Americas

  • United States

CA’s hub and spokes

Opinion
Jun 07, 20044 mins
Data Center

* Implications of Computer Associates’ hub-and-spoke architecture

I make it a point not to write two columns about a single vendor within a few months. But with all the attention being given to Computer Associates in the media, as well as the fact that CA World synched up with the production-ready version of EMA’s “Next Generation Management Architecture” report at the end of May – the temptation was too great to resist.

First of all, I would like to reiterate my belief that CA will stay healthy and will navigate through the audits and the lawsuits relatively well – assuming it retains its focus on critical new product, architectural and customer-interfacing directions that first surfaced several years ago. At CA World, I was very much encouraged that this would be the case. And in a few key areas, I was surprised at the progress and discipline behind its new directions.

CA introduced what it called a “hub-and-spoke” architecture, radiating outwards from its CA Management Data Base (CAMDA) – the concept of a “Management Data Base” being in line with a term from the IT Infrastructure Library. CA has been working aggressively on data transformation and data sharing for a new database design, and in the last six to eight months this program seems to have become pervasive and accelerated.

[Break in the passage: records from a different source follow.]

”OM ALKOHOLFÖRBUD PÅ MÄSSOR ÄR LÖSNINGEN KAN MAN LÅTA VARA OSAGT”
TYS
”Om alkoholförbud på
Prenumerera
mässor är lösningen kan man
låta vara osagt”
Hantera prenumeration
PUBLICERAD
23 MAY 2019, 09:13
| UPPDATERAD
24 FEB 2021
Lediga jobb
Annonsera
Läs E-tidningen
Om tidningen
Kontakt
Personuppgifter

While most individual CA products still have their own databases today, this patchwork quilt is quickly about to dissolve – in forced-march mode – to a much more integrated design. The CAMDA is built from CA’s Ingres Enterprise Relational Database, which is now tuned to management and the sharing of data across Unicenter applications, as well as ultimately across BrightStor for storage and eTrust for security. In fact, CA directly asserted its commitment to the integration of security and management as a set of interrelated services, which regular readers should recognize as one of Enterprise Management Associates’ more actively evangelized themes.

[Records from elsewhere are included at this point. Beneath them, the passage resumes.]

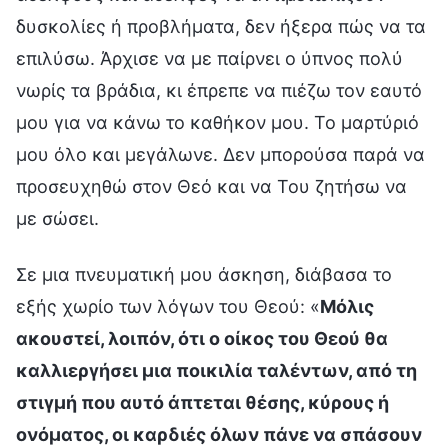
δυσκολίες ή προβλήματα, δεν ήξερα πώς να τα
επιλύσω. Άρχισε να με παίρνει ο ύπνος πολύ
νωρίς τα βράδια, κι έπρεπε να πιέζω τον εαυτό
μου για να κάνω το καθήκον μου. Το μαρτύριό
μου όλο και μεγάλωνε. Δεν μπορούσα παρά να
προσευχηθώ στον Θεό και να Του ζητήσω να
με σώσει.
Σε μια πνευματική μου άσκηση, διάβασα το
εξής χωρίο των λόγων του Θεού: «
Μόλις
ακουστεί, λοιπόν, ότι ο οίκος του Θεού θα
καλλιεργήσει μια ποικιλία ταλέντων, από τη
στιγμή που αυτό άπτεται θέσης, κύρους ή
ονόματος, οι καρδιές όλων πάνε να σπάσουν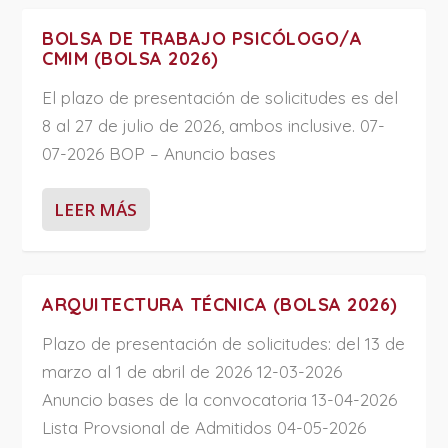
BOLSA DE TRABAJO PSICÓLOGO/A
CMIM (BOLSA 2026)
El plazo de presentación de solicitudes es del
8 al 27 de julio de 2026, ambos inclusive. 07-
07-2026 BOP – Anuncio bases
LEER MÁS
ARQUITECTURA TÉCNICA (BOLSA 2026)
Plazo de presentación de solicitudes: del 13 de
marzo al 1 de abril de 2026 12-03-2026
Anuncio bases de la convocatoria 13-04-2026
Lista Provsional de Admitidos 04-05-2026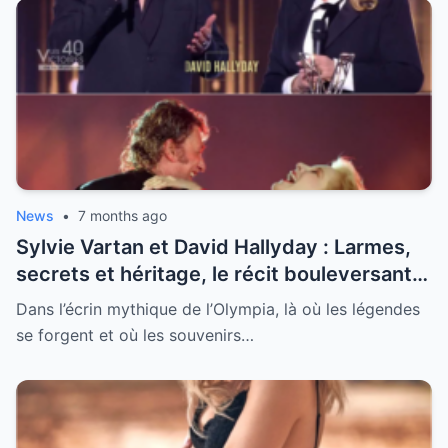
News
•
7 months ago
Sylvie Vartan et David Hallyday : Larmes,
secrets et héritage, le récit bouleversant
d’un hommage historique à Johnny à
Dans l’écrin mythique de l’Olympia, là où les légendes
l’Olympia
se forgent et où les souvenirs…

This database is the “hub” of CA’s hub-and-spoke design – which reaches out through common services across all CA applications. The services include data gathering and transport, visualization and other supporting services for better efficiencies in application development, easier data sharing and consistent approaches to visualization.

Also part of the plan, although I would have liked to have seen more attention paid to it, is the intent to leverage the hub and spokes to integrate third-party management applications. Presumably, this would involve event imports common today, but also data transformation across multi-vendor environments for import into the CAMDA.

The implications of this hub-and-spoke architecture for CA – assuming execution continues apace – are fundamental to its market position and dramatically positive. It would mean CA could assume a manager-of-managers role in a cellular, native fashion. In other words, it would mean customer choice plus unique powers of integration – with CA in the driver’s seat.

HP’s recent focus on architecture – while significantly different in specifics – shows similar long-term promise and similar levels of investment. And this overall direction is, I believe, absolutely positive for the marketplace. 

EMA’s vision of next-generation architectures, as introduced in the new report “Next Generation Management Architecture,” is not specific to any implementation. Rather than explicitly trying to tell vendors how to build their products, it provides a model to measure industry investments and progress. More like the rings of Saturn than hub-and-spoke, it posits layers of management services that are ideally designed as a modular stack – from data gathering, to data transformation, to data store, to cooperative analytic engines, to automated actions, to service management, to business process management, to visualization. However, it is not incompatible with hub-and-spoke. One is a true product architecture; the other is a semantic model designed to assess product strengths and weaknesses, vendor integration strategies, partnerships, and ultimately deployment and consolidation strategies for IT organizations and service providers.

The fact that the market is beginning to evolve structurally – in more than just an unconscious way – will only benefit IT organizations and service providers seeking choice, power and insight. I have to applaud CA for taking a firm and consistent hand in making its modularized design not only a deliberate and articulated strategic direction, but also a near-term product reality.